No dia 17 de maio, sexta-feira, a Organização das Nações Unidas (ONU), por meio de uma campanha global de promoção da igualdade LGBTQI+, a “ONU Livres & Iguais”, realizou um convite a nível mundial para que pessoas engajadas com as pautas da comunidade LGBTQI+ se unam “à luta por um mundo com igualdade, liberdade e justiça para todas as pessoas, independentemente de quem sejam ou de quem amem.”

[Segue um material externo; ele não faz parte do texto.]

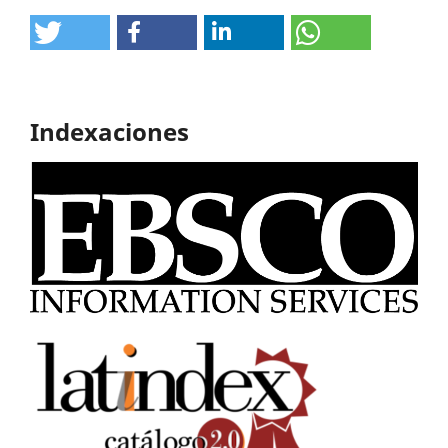
Indexaciones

Lançada no Dia Internacional contra a Homofobia, Bifobia e Transfobia, a campanha “#AliadosEmAção” reuniu uma série de personalidades que defendem ativamente a igualdade LGBTQI+ para falar sobre o papel de ser uma pessoa aliada. Participam da ação a atriz e ex-Miss Índia, Celina Jaitly, a cantora cabo-verdiana Mayra Andrade e a brasileira Márcia Mercury, filha da cantora Daniela Mercury e da jornalista Malu Verçosa Mercury.

Márcia conta que seu papel como pessoa aliada começou de maneira mais ativa durante o período escolar, quando as pessoas frequentemente a questionavam sobre “como é ter duas mães?”, e ela precisava explicar que sua vida não era tão diferente da dos colegas apenas por este fato. Ela também destaca que o amor é algo essencial na transformação de pessoas em aliados às lutas da comunidade LGBTQI+. “O mais fundamental para ser um aliado é o amor. O amor é o que vai mover você”.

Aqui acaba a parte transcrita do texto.